8–12 avr. 2024
Maison MINATEC, Grenoble, FRANCE
Fuseau horaire Europe/Paris

Jet substructure measurements and precision measurements of multijet production with the ATLAS experiment

10 avr. 2024, 10:10
20m
Maison MINATEC, Grenoble, FRANCE

Maison MINATEC, Grenoble, FRANCE

3 Parv. Louis Néel, 38054 Grenoble
Regular parallel talk WG4: QCD with Heavy Flavors and Hadronic Final States WG4

Orateur

Zdenek Hubacek

Description

Abstract 244:
Jets, the collimated streams of hadrons resulting from the fragmentation of highly energetic quarks and gluons, are some of the most commonly observed radiation patterns in hadron collider experiments. The distribution of quantum chromodynamic (QCD) radiation within jets is determined by complex processes, the production of showers of quarks and gluons and their subsequent recombination into hadrons. In this talk, several recent measurements of the jet substructure from the ATLAS experiment are presented. The measurements utilise either multijet events or jets produced in the decay of W bosons and the fragmentation of b-quarks in top pair production, using the reconstructed charged particles inside the jet.
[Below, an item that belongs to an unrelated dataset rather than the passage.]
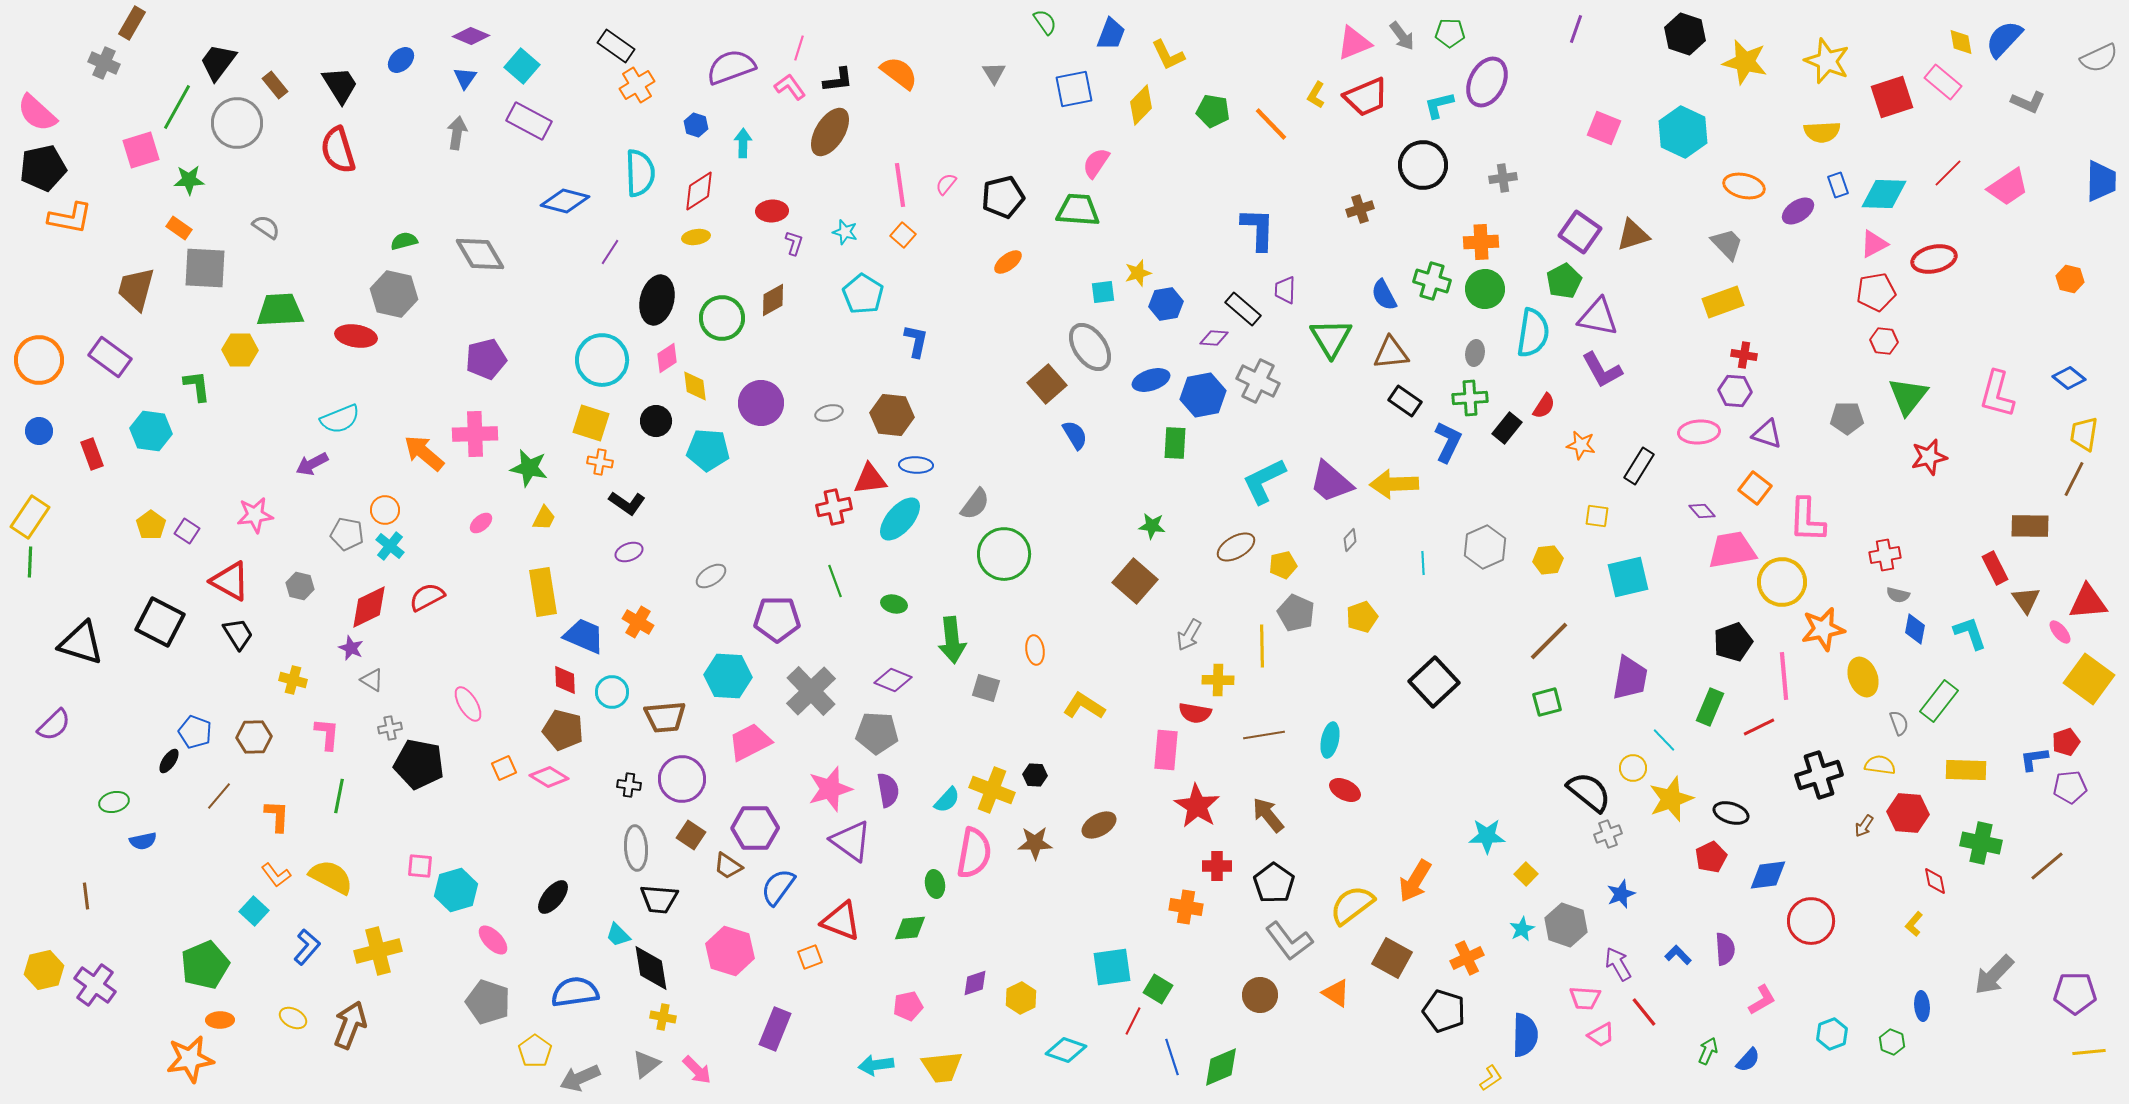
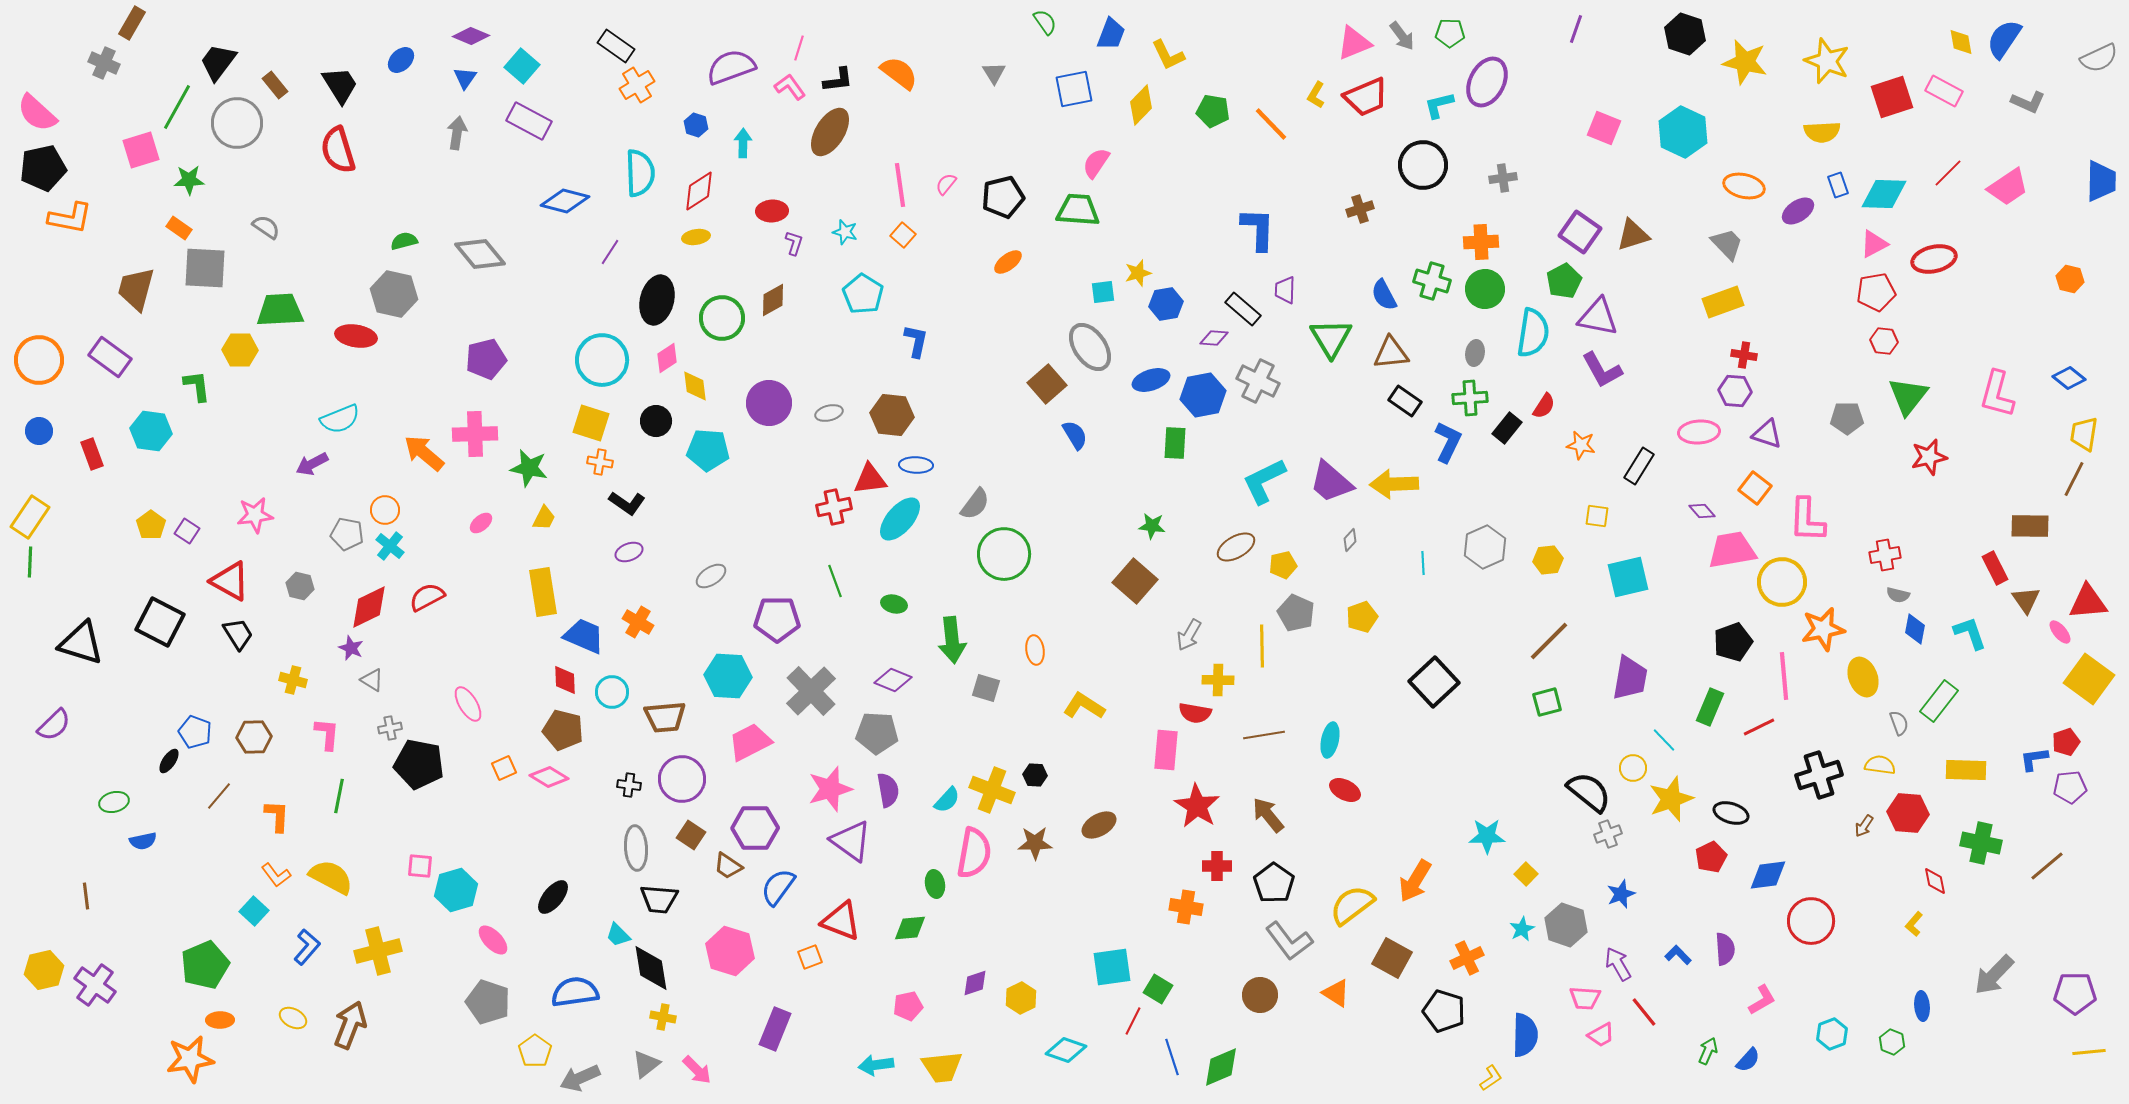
blue semicircle at (2004, 39): rotated 9 degrees counterclockwise
pink rectangle at (1943, 82): moved 1 px right, 9 px down; rotated 12 degrees counterclockwise
gray diamond at (480, 254): rotated 9 degrees counterclockwise
purple circle at (761, 403): moved 8 px right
Presented are measurements of non-perturbative track functions, as well as differential cross-section of Lund sub-jet multiplicities and measurements of the Lund Jet Plane in top quark pair production. Finally, the substructure of top-quark jets, using top quarks reconstructed with the anti-kt algorithm is highlighted. The results are compared to a large variety of parton shower models and tunes.

Abstract 249:
The production of jets at hadron colliders provides stringent tests of perturbative QCD. The latest measurements by the ATLAS experiment are presented in this talk, using multijet events produced in the proton-proton collision data at sqrt(s) = 13 TeV delivered by the LHC. Jet cross-section ratios between inclusive bins of jet multiplicity are measured differentially in variables that are sensitive to either the energy-scale or angular distribution of hadronic energy flow in the final state. Several improvements to the jet energy scale uncertainties are described, which result in significant improvements of the overall ATLAS jet energy scale uncertainty. The measurements are compared to state-of-the-art NLO and NNLO predictions. A measurement of new event-shape jet observables defined in terms of reference geometries with cylindrical and circular symmetries using the energy mover???s distance is highlighted.